SAGRARIO GRANDE / Yugadharma

Si observas con cuidado la naturaleza, verás que todos los seres vivos dan y reciben, pues ese equilibrio permite que el flujo creador siga expresándose. Con el ser humano sucede lo mismo, así que si quieres alcanzar la grandeza, aplica este principio de la naturaleza.

Dar implica recibir. Si sólo damos, pero no somos capaces de recibir, es un signo de que tenemos una baja autoestima y además fomentamos que los demás se comporten con egoísmo. Si sólo recibes y no das, será un signo de que ese egoísmo está creciendo en ti, porque dar nos ayuda a multiplicar la bondad, el amor, la compasión y la comprensión con los demás. Así, este intercambio de dar y recibir es sano para todos, nos hace más humanos y más conscientes de lo que sucede a nuestro alrededor. También hace que nuestra energía se mueva, y si ésta fluye nuestro ser estará en equilibrio.

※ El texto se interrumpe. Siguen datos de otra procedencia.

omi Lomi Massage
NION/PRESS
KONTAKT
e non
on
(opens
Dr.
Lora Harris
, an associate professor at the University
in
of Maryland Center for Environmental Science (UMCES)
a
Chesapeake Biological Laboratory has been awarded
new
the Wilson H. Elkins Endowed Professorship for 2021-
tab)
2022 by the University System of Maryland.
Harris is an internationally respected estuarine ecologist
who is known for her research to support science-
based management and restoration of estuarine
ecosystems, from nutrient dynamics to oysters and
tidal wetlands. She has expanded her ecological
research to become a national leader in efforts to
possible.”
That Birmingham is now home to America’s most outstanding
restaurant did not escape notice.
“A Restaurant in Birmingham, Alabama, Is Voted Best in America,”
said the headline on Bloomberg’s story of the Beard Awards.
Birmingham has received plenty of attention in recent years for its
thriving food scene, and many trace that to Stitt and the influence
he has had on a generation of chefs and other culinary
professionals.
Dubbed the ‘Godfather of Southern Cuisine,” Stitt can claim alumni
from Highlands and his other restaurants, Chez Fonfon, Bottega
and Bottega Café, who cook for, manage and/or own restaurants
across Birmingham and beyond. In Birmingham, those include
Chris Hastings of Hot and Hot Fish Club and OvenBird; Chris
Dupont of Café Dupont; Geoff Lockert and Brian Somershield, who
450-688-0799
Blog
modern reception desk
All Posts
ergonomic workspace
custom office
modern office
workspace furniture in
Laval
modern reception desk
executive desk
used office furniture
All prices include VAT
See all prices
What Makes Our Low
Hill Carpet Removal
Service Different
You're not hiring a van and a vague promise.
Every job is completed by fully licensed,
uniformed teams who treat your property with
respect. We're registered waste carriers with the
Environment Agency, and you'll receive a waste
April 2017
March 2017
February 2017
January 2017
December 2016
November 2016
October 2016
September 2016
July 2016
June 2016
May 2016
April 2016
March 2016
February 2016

Por todo lo anterior te invito a practicar el arte de dar y recibir en esta época navideña. No necesitas tener dinero, porque con una simple frase o un abrazo crearás un momento que perdurará para siempre.

Human open two empty hands with palms up. Ask Pose Seek Beg Help

Te comparto un cuento: David recibió de su hermano un lujoso automóvil como regalo. Cuando se disponía a estrenarlo, se encontró con un niño que admiraba su coche. “Señor… ¿este es su coche?”, le preguntó. “Sí, es mío, mi hermano me lo regaló”, fue la respuesta. El chico le reviró: “¿Quiere decir que su hermano se lo regaló y a usted no le costó nada?”… y luego se quedó pensativo, hasta que exclamó “¡Cómo me gustaría…!” David creyó adivinar cómo completaría el niño su frase: “…tener un hermano como el suyo”, pero lo que escuchó fue: “…poder ser un hermano como el suyo”. Asombrado, lo invitó a dar un paseo en el auto, lo que el chico aceptó de inmediato.

Después de un corto paseo, el niño lo miró con sus ojos chispeantes y le pidió: “Señor… ¿no le importaría que pasáramos frente a mi casa?”. Él sonrió, creyendo saber que el muchacho quería lucirse ante sus vecinos, pero nuevamente se equivocó. “¿Puede detenerse en esos escalones?”, le preguntó. Bajó, subió corriendo y pronto regresó, trayendo consigo a su hermanito minusválido.

Lo sentó en el primer escalón, haciéndolo mirar el coche. “¿Lo ves, Juan? Allí está, como te lo dije… el hermano de ese señor se lo regaló, a él no le costó ni un centavo. ¡Algún día yo te voy a comprar uno igualito! Entonces podrás ver por ti mismo todas las cosas bonitas que te he contado”.

David, conmovido, bajó del coche y subió a Juan en el asiento delantero. El hermano mayor, con sus ojos radiantes, se subió tras de él y los tres comenzaron un paseo memorable. Y ese día David comprendió que es más hermoso dar que recibir.

Nunca lo olvides: dar amor, dar esperanza, dar ánimo… dar sin pedir nada a cambio, es un regalo. Decidamos ser personas predispuestas a dar a todos los que así lo necesitan, ya que una simple actitud puede cambiar una vida.